Naskah drama pendek di tangan Elara terasa seperti tumpukan kertas tanpa arti malam ini. Sudah hampir satu jam dia duduk bersandar di kepala ranjang, membolak-balik halaman yang sama, tetapi matanya menolak bekerja sama. Pikirannya macet. Gema ingatan tentang syuting pertamanya, tentang bagaimana mata Mina mendadak berubah di tengah-tengah take keempat, masih berputar-putar di kepalanya tanpa izin.
“Kamu terlihat berbeda,” kalimat Mina siang tadi kembali berbisik.
Elara menghela napas panjang. Dia meletakkan naskah itu ke atas nakas dengan agak kasar, lalu melirik handphone-nya yang senggang. Tidak ada notifikasi baru, sengaja dia matikan suaranya agar tidak tergoda membaca analisis panjang netizen yang bermunculan di internet sejak variety show episode terbaru tayang.
Alih-alih meraih ponsel, tangan Elara justru bergerak ke arah laci nakas yang paling bawah. Ada sesuatu di sana yang sejak kemarin memanggilnya dengan cara yang sunyi—buku bersampul tebal menyerupai novel yang sebenarnya adalah diari tulisan tangan ibunya.
Dia menarik buku itu keluar, meraba sampulnya yang halus. Dengan hati-hati, Elara membuka halaman demi halaman, mencari bagian di mana terakhir kali dia berhenti membaca. Aroma kertas lama yang khas langsung menyeruak, membawa tulisan tangan Hillaeri yang rapi dan tegas kembali hidup di bawah temaram lampu kamar.
Hari ini Hector mengantar aku pulang lewat pintu belakang lagi.
Bukan karena aku yang minta. Dia yang usul—katanya kalau lewat depan, Mama pasti sudah menunggu dengan rentetan omelan, dan dia tidak mau aku harus langsung masuk ke dalam suasana rumah yang seberat itu begitu sampai. Jadi, kami memutar jauh. Melewati gang belakang yang salah satu lampu jalannya sudah mati, yang baunya selalu berubah menjadi aroma tanah basah sehabis hujan.

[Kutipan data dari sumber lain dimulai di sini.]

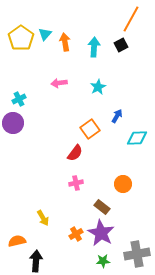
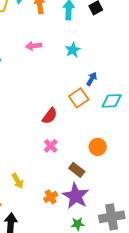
orange square: (90, 129) -> (79, 98), moved
pink cross: (76, 183) -> (51, 146), turned -32

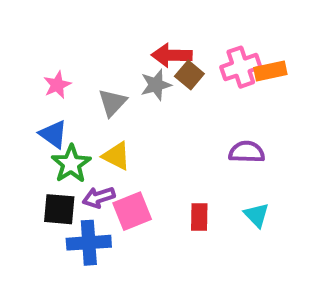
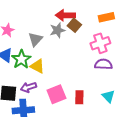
pink cross: (241, 67) -> (100, 43), moved
orange rectangle: (270, 71) -> (106, 17), moved
green star: (71, 164) -> (21, 59), moved
pink square: (132, 211) -> (56, 94), moved

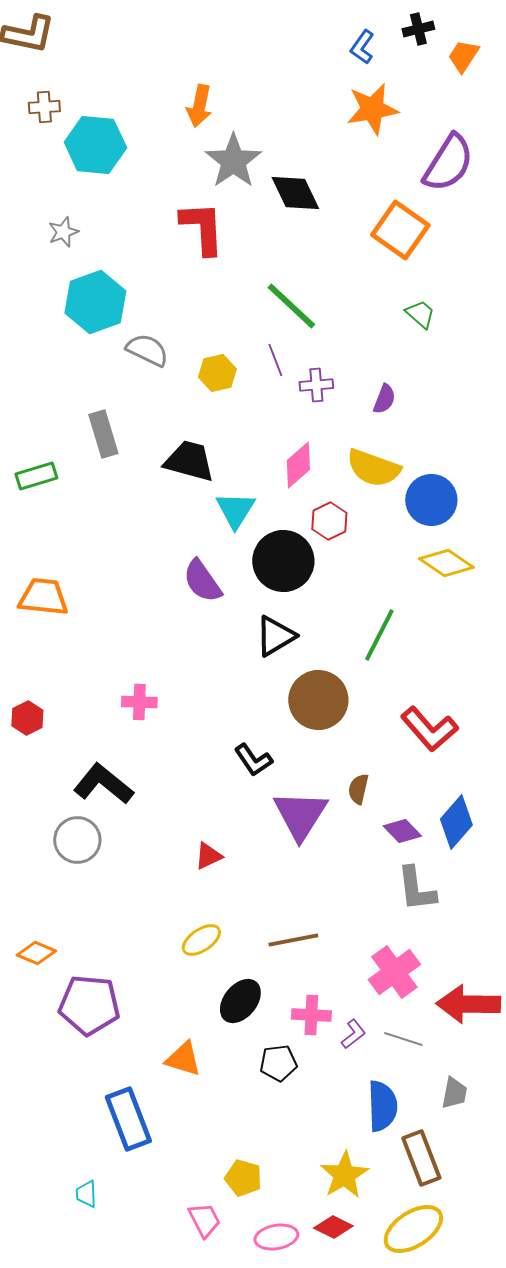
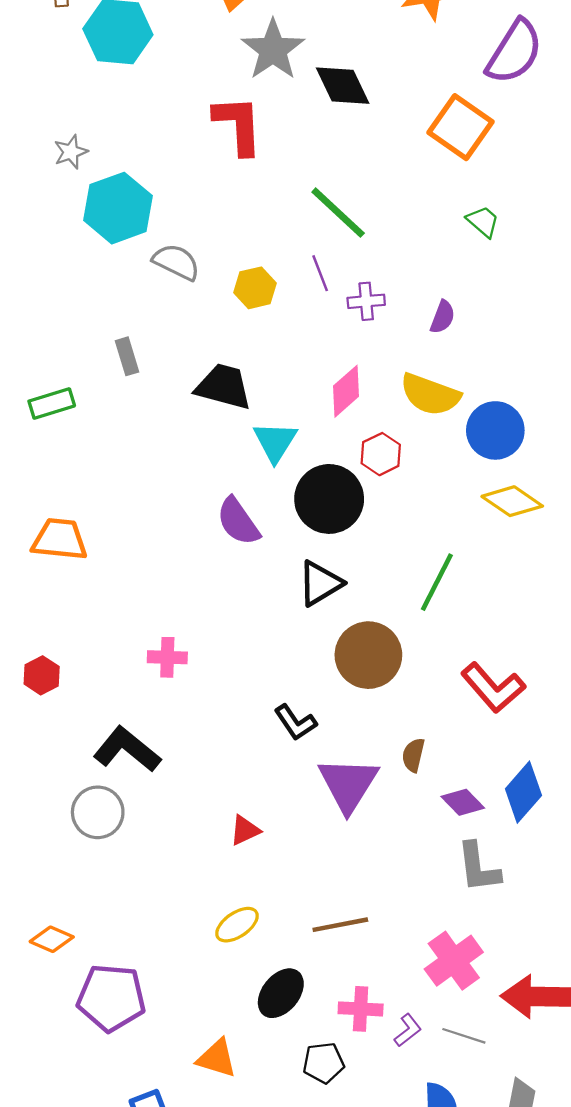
gray star: (63, 232) -> (71, 152), moved
gray rectangle: (103, 434) -> (127, 356), size x0.7

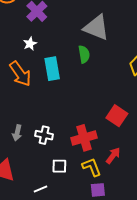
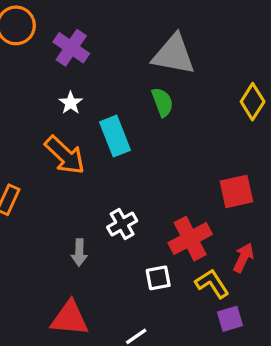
red square: (117, 116) -> (236, 191), turned -35
white cross: (44, 135) -> (122, 224), moved, turned -30
white square: (59, 166) -> (158, 278), moved

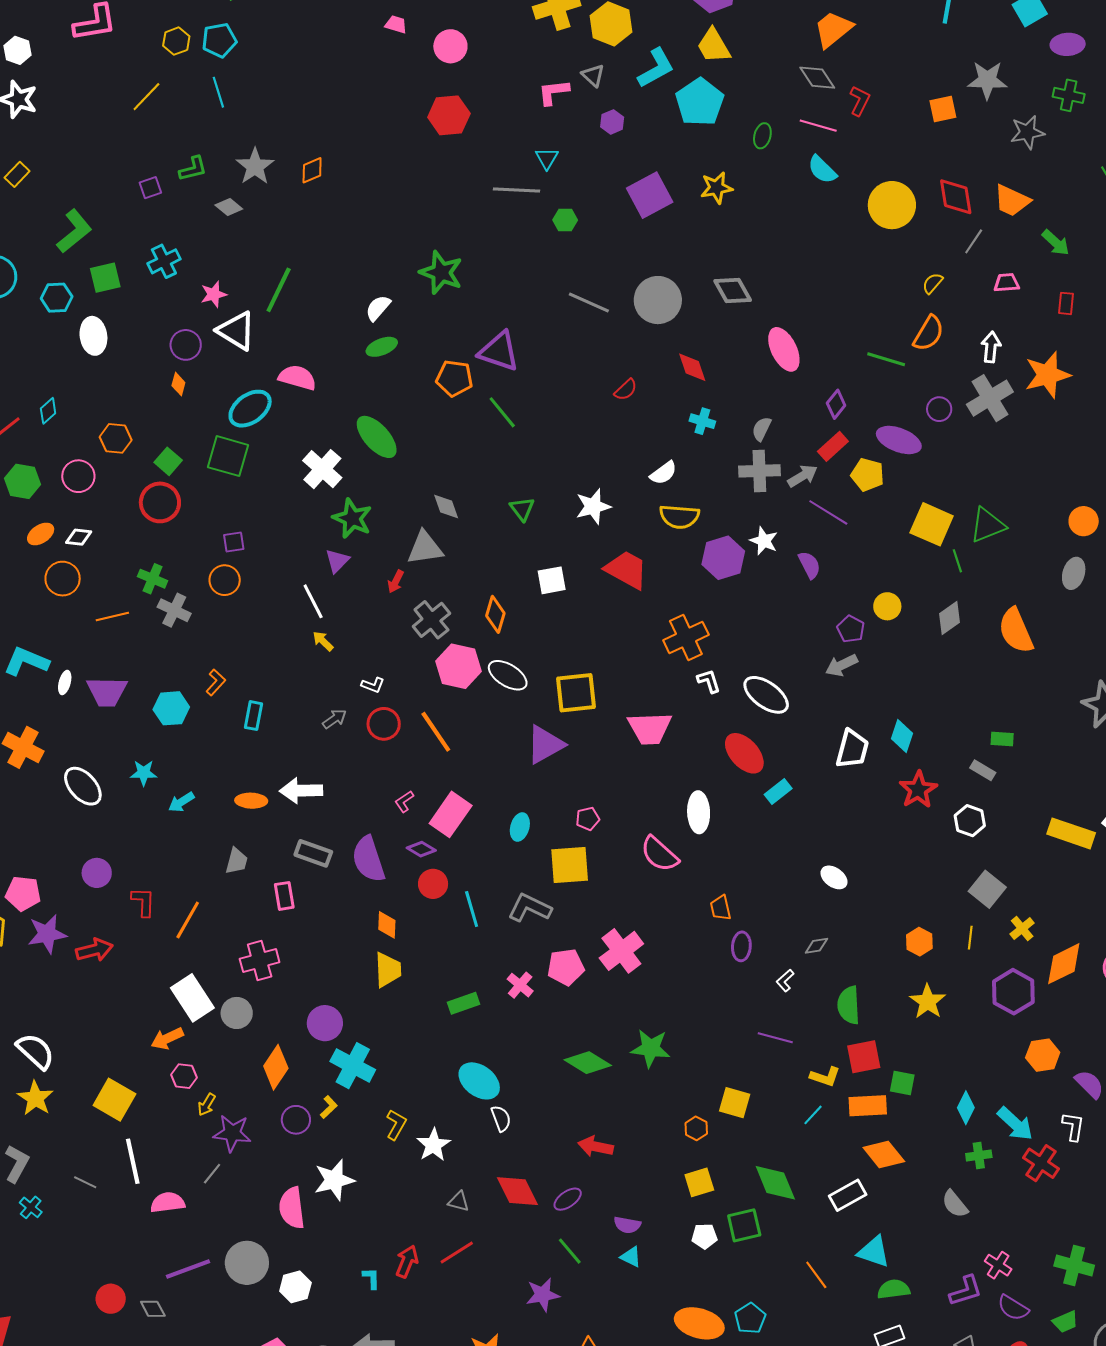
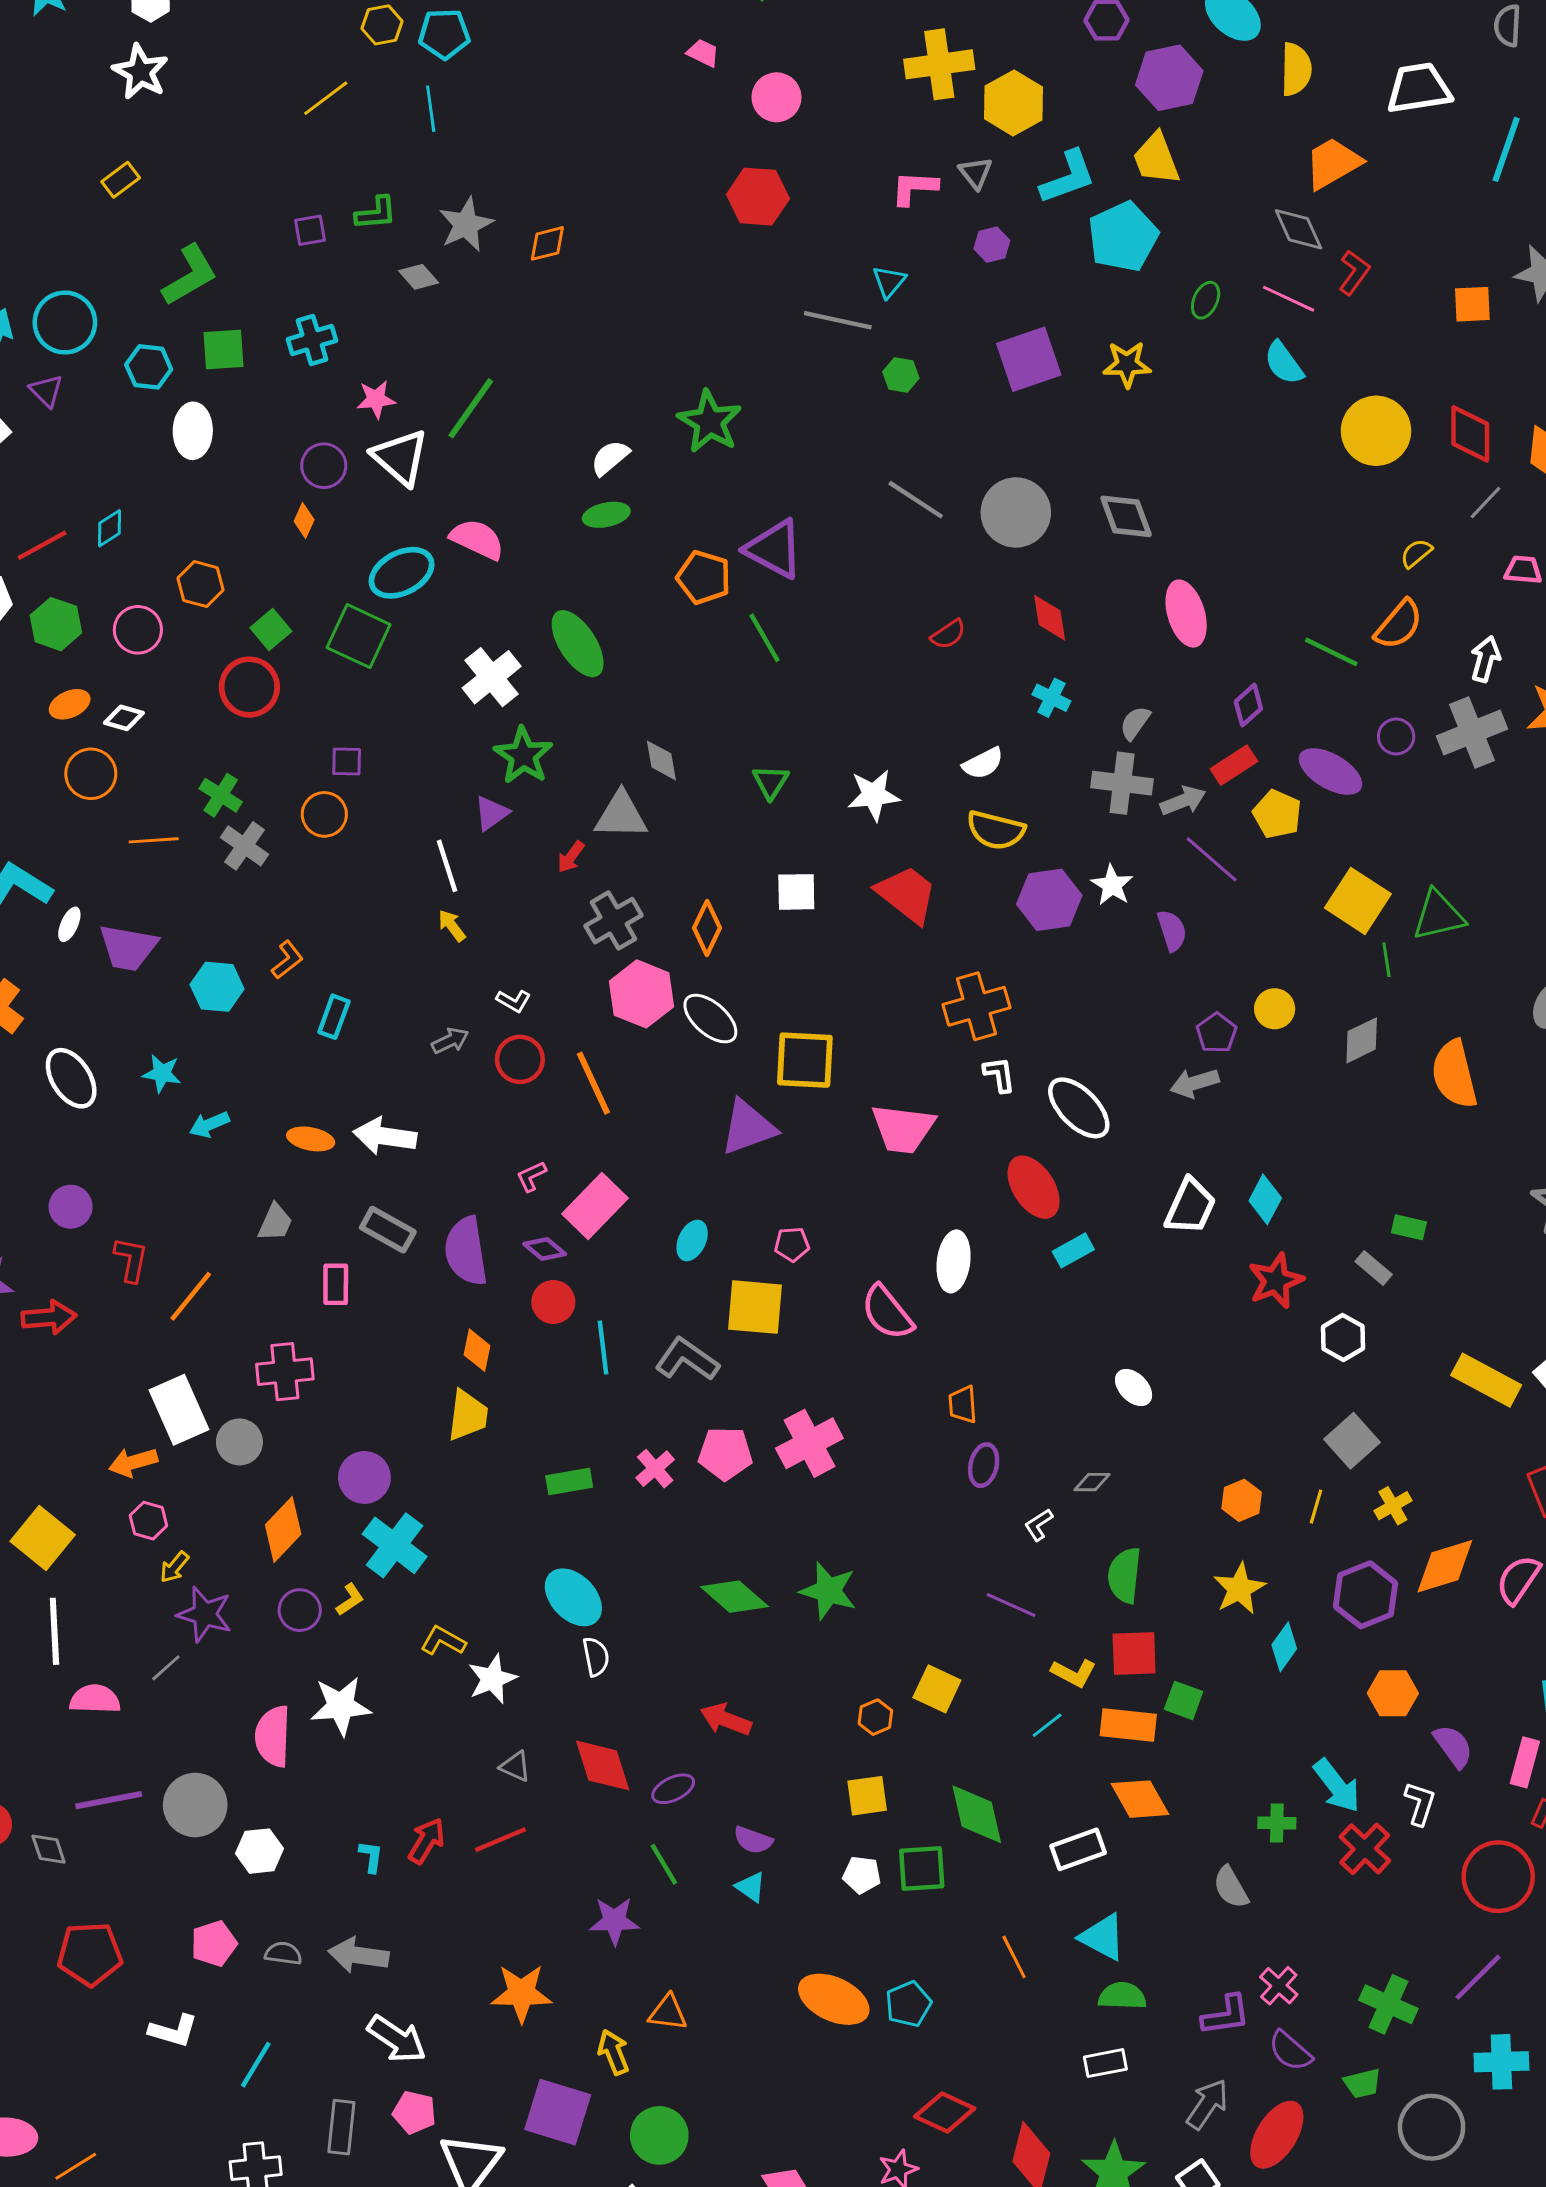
cyan diamond: (966, 1108) -> (1284, 1647), moved
yellow L-shape: (396, 1125) -> (443, 1641), turned -100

Aku tidak protes. Kami berjalan pelan-pelan. Hampir tidak ada obrolan berarti. Tapi entah kenapa, gang gelap yang bau tanah itu justru menjadi bagian terbaik dari hariku.
Elara menghentikan jarinya di atas permukaan kertas. Matanya terpaku pada satu nama: Hector.
Papanya. Laki-laki yang sepanjang ingatan Elara selalu menjadi sosok yang kaku, dingin, dan lebih sering memperlihatkan punggungnya yang bergerak menjauh setiap pagi sebelum Elara terbangun. Laki-laki yang jarang bertanya tentang harinya, yang hanya tahu cara bekerja dan bekerja demi apa yang selalu dia sebut sebagai "masa depan".